Most importantly, my parents and my Federation friends taught me to make my own decisions. This may seem strangely simple, but it is crucial. For the first time I learned that I could choose for myself what my independence would look like. I learned that it is okay to have my own informed opinions, even if those opinions differ from those of my parents or my teachers.

By learning this essential skill, I have been able to serve as my own advocate, making it clear to my sighted teachers and peers what I can do and what I truly need. In short, I am now able to say with confidence, "I can do this, and here's how I'd like to do it." To me, then, this ability to make choices is the best indicator that I have reached the stage of normal independence.

So as I stumble my way into adulthood, I reflect that I'm about as ready as I'll ever be. There are certainly many perks to childhood, and no longer having them will take some getting use to.

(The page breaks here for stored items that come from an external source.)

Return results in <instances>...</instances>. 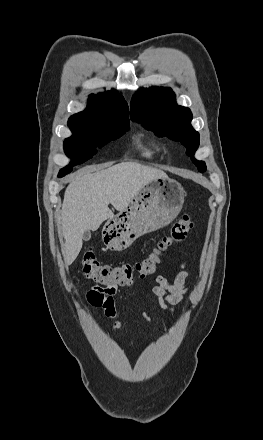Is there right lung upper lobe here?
Wrapping results in <instances>:
<instances>
[{
  "label": "right lung upper lobe",
  "mask_w": 263,
  "mask_h": 440,
  "mask_svg": "<svg viewBox=\"0 0 263 440\" xmlns=\"http://www.w3.org/2000/svg\"><path fill=\"white\" fill-rule=\"evenodd\" d=\"M89 105L85 111L69 118V127H82L96 118L120 116L129 117V109L124 98L116 92L108 91L89 96Z\"/></svg>",
  "instance_id": "1"
}]
</instances>
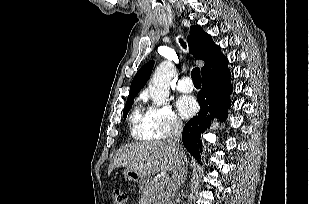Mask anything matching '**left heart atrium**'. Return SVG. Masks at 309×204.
Segmentation results:
<instances>
[{"mask_svg": "<svg viewBox=\"0 0 309 204\" xmlns=\"http://www.w3.org/2000/svg\"><path fill=\"white\" fill-rule=\"evenodd\" d=\"M177 106L180 114L185 118L192 116L197 110V103L191 96H181L177 101Z\"/></svg>", "mask_w": 309, "mask_h": 204, "instance_id": "obj_1", "label": "left heart atrium"}]
</instances>
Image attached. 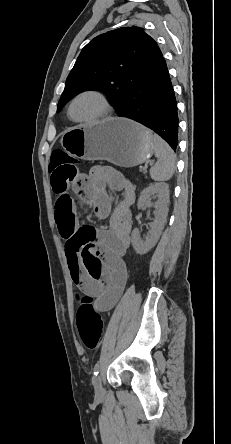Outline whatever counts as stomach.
I'll list each match as a JSON object with an SVG mask.
<instances>
[{"instance_id": "0dacf381", "label": "stomach", "mask_w": 231, "mask_h": 444, "mask_svg": "<svg viewBox=\"0 0 231 444\" xmlns=\"http://www.w3.org/2000/svg\"><path fill=\"white\" fill-rule=\"evenodd\" d=\"M60 142L74 157L107 160L121 167L140 165L154 152L153 134L144 126L119 117L69 128Z\"/></svg>"}]
</instances>
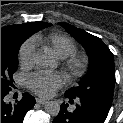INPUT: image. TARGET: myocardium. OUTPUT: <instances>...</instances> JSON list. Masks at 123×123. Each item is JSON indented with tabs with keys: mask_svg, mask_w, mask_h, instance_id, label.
I'll use <instances>...</instances> for the list:
<instances>
[{
	"mask_svg": "<svg viewBox=\"0 0 123 123\" xmlns=\"http://www.w3.org/2000/svg\"><path fill=\"white\" fill-rule=\"evenodd\" d=\"M64 66L72 76L80 77L87 70V61L82 56L73 54L64 60Z\"/></svg>",
	"mask_w": 123,
	"mask_h": 123,
	"instance_id": "myocardium-1",
	"label": "myocardium"
}]
</instances>
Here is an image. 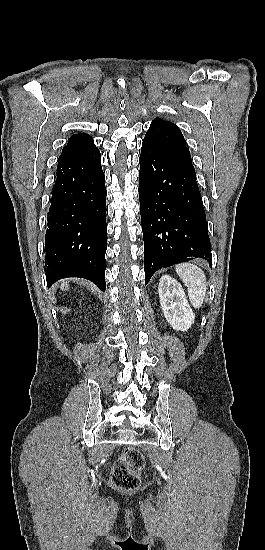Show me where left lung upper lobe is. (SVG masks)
I'll return each mask as SVG.
<instances>
[{"mask_svg":"<svg viewBox=\"0 0 265 550\" xmlns=\"http://www.w3.org/2000/svg\"><path fill=\"white\" fill-rule=\"evenodd\" d=\"M143 143L161 149L192 165L190 152L180 129L169 121L160 118L154 119Z\"/></svg>","mask_w":265,"mask_h":550,"instance_id":"obj_1","label":"left lung upper lobe"}]
</instances>
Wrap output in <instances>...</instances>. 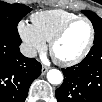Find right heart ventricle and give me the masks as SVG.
<instances>
[{
  "label": "right heart ventricle",
  "mask_w": 102,
  "mask_h": 102,
  "mask_svg": "<svg viewBox=\"0 0 102 102\" xmlns=\"http://www.w3.org/2000/svg\"><path fill=\"white\" fill-rule=\"evenodd\" d=\"M78 16L60 9L45 10L34 13L31 16L32 26L37 33L46 41L52 37L68 22Z\"/></svg>",
  "instance_id": "1"
}]
</instances>
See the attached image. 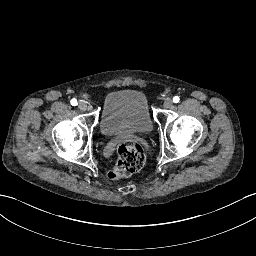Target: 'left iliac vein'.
<instances>
[{
	"label": "left iliac vein",
	"instance_id": "left-iliac-vein-1",
	"mask_svg": "<svg viewBox=\"0 0 256 256\" xmlns=\"http://www.w3.org/2000/svg\"><path fill=\"white\" fill-rule=\"evenodd\" d=\"M163 106L165 109H169L173 106V101L172 99H166L163 103Z\"/></svg>",
	"mask_w": 256,
	"mask_h": 256
}]
</instances>
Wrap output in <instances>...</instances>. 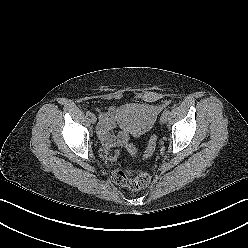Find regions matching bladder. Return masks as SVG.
Instances as JSON below:
<instances>
[{
  "label": "bladder",
  "mask_w": 248,
  "mask_h": 248,
  "mask_svg": "<svg viewBox=\"0 0 248 248\" xmlns=\"http://www.w3.org/2000/svg\"><path fill=\"white\" fill-rule=\"evenodd\" d=\"M119 125L128 128L135 135L150 131L156 122L157 114L152 105L147 103H129L116 111Z\"/></svg>",
  "instance_id": "obj_1"
}]
</instances>
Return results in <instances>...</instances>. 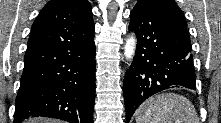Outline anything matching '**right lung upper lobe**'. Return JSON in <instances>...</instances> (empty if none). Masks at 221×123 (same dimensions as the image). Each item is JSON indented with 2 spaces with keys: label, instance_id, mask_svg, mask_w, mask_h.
<instances>
[{
  "label": "right lung upper lobe",
  "instance_id": "obj_1",
  "mask_svg": "<svg viewBox=\"0 0 221 123\" xmlns=\"http://www.w3.org/2000/svg\"><path fill=\"white\" fill-rule=\"evenodd\" d=\"M87 0H51L35 19L27 50L72 43L94 32Z\"/></svg>",
  "mask_w": 221,
  "mask_h": 123
}]
</instances>
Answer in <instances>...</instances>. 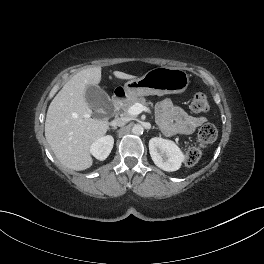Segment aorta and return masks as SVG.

However, because of the skills I have learned, the confidence I have gained during my educational journey, both in and out of the classroom, I know I can meet the challenges of adulthood with confidence, determination, and optimism.

There is still a great deal of work to be done, but I'll get through it, even if it takes nine months in Louisiana. There is still much to learn, and I'm eager to learn it. Above all, I know for certain that I can live the life I want and that I have a nationwide family that will be with me every step of the way.

In closing, what advice can I offer you as parents to help your blind child make a smooth transition into adulthood? When you get right down to it, it's really quite simple. First, come to know for yourself that it's okay to be blind, and show your child that positive attitude by word and by example from a young age. Second, start teaching the skills of blindness at home from the beginning. Nurture at home the skills that are taught at school throughout the childhood years. Third, teach your child to make his or her own decisions. Allow your child to succeed or fail on his or her own merit. This will help your child develop the decision-making skills that are essential for full, normal independence. Finally, and most importantly, get connected and get your child connected with the loving, supportive, edifying family that is the National Federation of the Blind.

As many of you already know, the Federation and our philosophy have the power to change lives. Let your kids experience that change for themselves. When we commit ourselves to these core principles, I believe you and I, working together through the collective action of this great movement, can and will ensure that the next generation of blind people can live the lives they want.